Yeah, except you’re calling for 1983 prices in inflation adjusted dollars, puddytat. I’m talking NOMINAL dollars! Get this: there are condos in Reno, NV (yeah, I know… RENO) selling for 1975 prices in nominal dollars ALREADY, and the correction is far from over. I do believe that real estate is local to a certain degree, but most areas will get slaughtered. Of course, that hyperinflation should take care of all of this. Where is it, by the way? They keep talking about it, but I just see prices falling, falling, falling. Got milk last night for $1.99 per gallon. Chicken @ $.69 per lb…

Comment by Faster Pussycat, Sell Sell
2009-02-17 15:19:16

You might very well be right that my prediction is too conservative.

Borrower default = deflation.

And they will walk away when the choice comes between eating and the “American dream”.

 
 
Comment by Professor Bear
2009-02-17 12:35:49

I guess you don’t buy into all the thinly-veiled insinuations from all the king’s horses and all the king’s men that they will “do something” to make stocks and real estate go up again?

Comment by Professor Bear
2009-02-17 13:08:36

One argument against the potential for stimulus to prop up U.S. housing prices: Pols and bureaucrats have been talking about doing something like this for over a year already. If it could be done, then why haven’t they already done it?
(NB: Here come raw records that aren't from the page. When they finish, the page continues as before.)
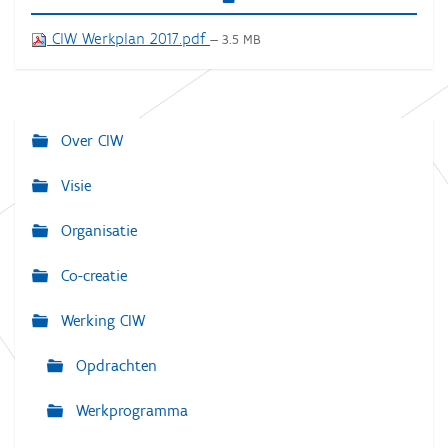
CIW Werkplan 2017.pdf
— 3.5 MB
Over CIW
N
a
Visie
v
Organisatie
i
g
Co-creatie
a
Werking CIW
t
i
Opdrachten
e
Werkprogramma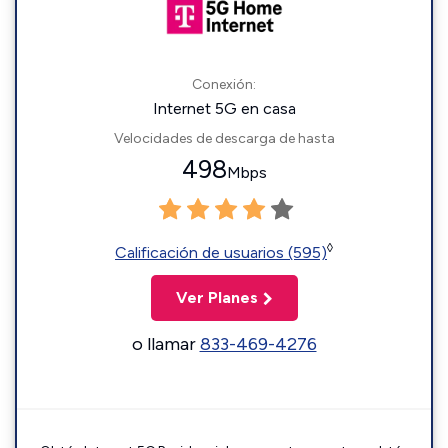
Conexión:
Internet 5G en casa
Velocidades de descarga de hasta
498
Mbps
◊
Calificación de usuarios (595)
Ver Planes
o llamar
833-469-4276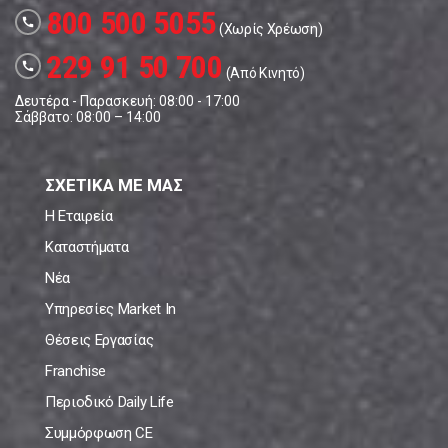
800 500 5055
call
(Χωρίς Χρέωση)
229 91 50 700
call
(Από Κινητό)
Δευτέρα - Παρασκευή: 08:00 - 17:00
Σάββατο: 08:00 – 14:00
ΣΧΕΤΙΚΑ ΜΕ ΜΑΣ
Η Εταιρεία
Καταστήματα
Νέα
Υπηρεσίες Market In
Θέσεις Εργασίας
Franchise
Περιοδικό Daily Life
Συμμόρφωση CE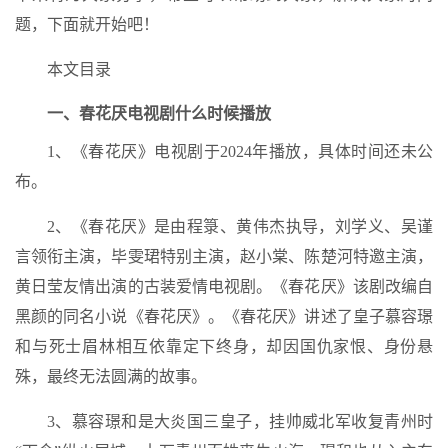
题，下面就开始吧！
本文目录
一、春花厌电视剧什么时候播放
1、《春花厌》电视剧于2024年播放，具体时间还未公
布。
2、《春花厌》是由程箓、黄伟杰执导，刘学义、吴谨
言领衔主演，毕雯珺特别主演，赵小棠、陈楚河特邀主演，
黄日莹友情出演的古装爱情电视剧。《春花厌》该剧改编自
黑颜的同名小说《春花厌》。《春花厌》讲述了皇子慕容璟
和与死士眉林相互依靠定下终身，却因国仇家恨、身份悬
殊，最终无法圆满的故事。
3、慕容璟和是大炎国三皇子，挂帅威北军收复青州时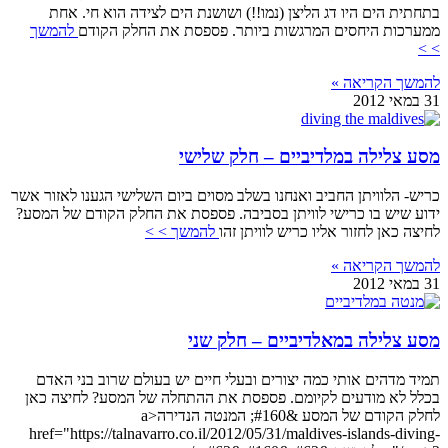
בתחתית הים היו דג הליצן (נמו!!) ושושנת הים לצידה הוא חי. אחת
ממערכות היחסים המרגשות ביותר. פספסת את החלק הקודם
להמשך
> >
להמשך הקריאה »
31 במאי 2012
מסע צלילה במלדיביים – חלק שלישי
כריש- הלוויתן החביב ואנחנו בשלב מסוים ביום השלישי הגענו לאזור אשר
ידוע שיש בו כרישי לוויתן בסביבה. פספסת את החלק הקודם של המסע?
לחיצה כאן לחזור אליו כריש לוויתן זהו
להמשך > >
להמשך הקריאה »
31 במאי 2012
מסע צלילה במאלדיביים – חלק שני
תמיד מדהים אותי כמה יצורים ובעלי חיים יש בעולם שרוב בני האדם
בכלל לא מודעים לקיומם. פספסת את ההתחלה של המסע? לחיצה כאן
לחלק הקודם של המסע &#160; המנטה הנדירה<a
href="https://talnavarro.co.il/2012/05/31/maldives-islands-diving-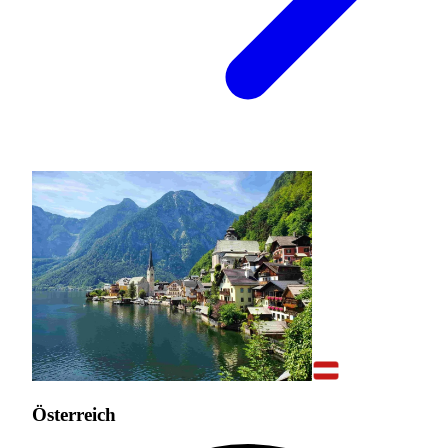
Österreich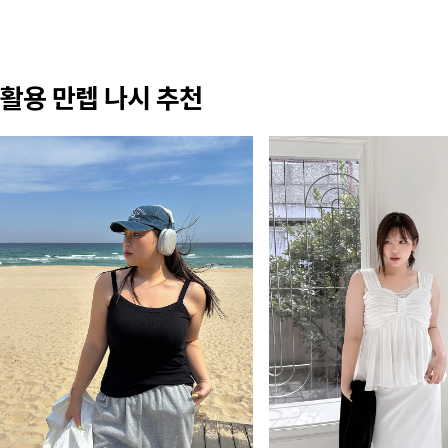
활용 만렙 나시 추천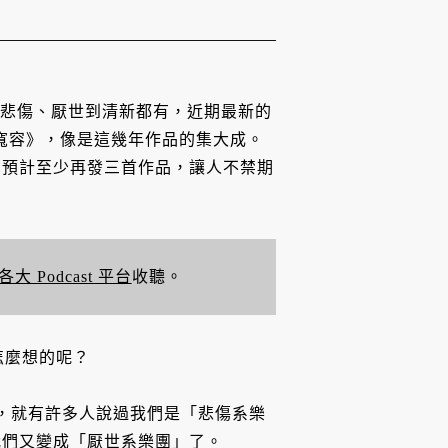
悲傷、厭世到清新都有，近期最新的
會寬容》，像是這幾年作品的集大成。
，預計至少再發三首作品，讓人不禁期
各大 Podcast 平台
收聽。
怎麼想的呢？
》，就有許多人說過我們是「悲傷系樂
我們又變成「厭世系樂團」了。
Comment by Faster Pussycat, Sell Sell
2009-02-17 18:31:04

I demonstrated the math. I posted the results including the worksheet. I advocated the use of long division for the last few numbers.

You must either contradict the assumptions, the calculations, or accept as Conan Doyle stated, when you take away all other possible alternatives, whatever left behind as improbable as it may seem must be the answer.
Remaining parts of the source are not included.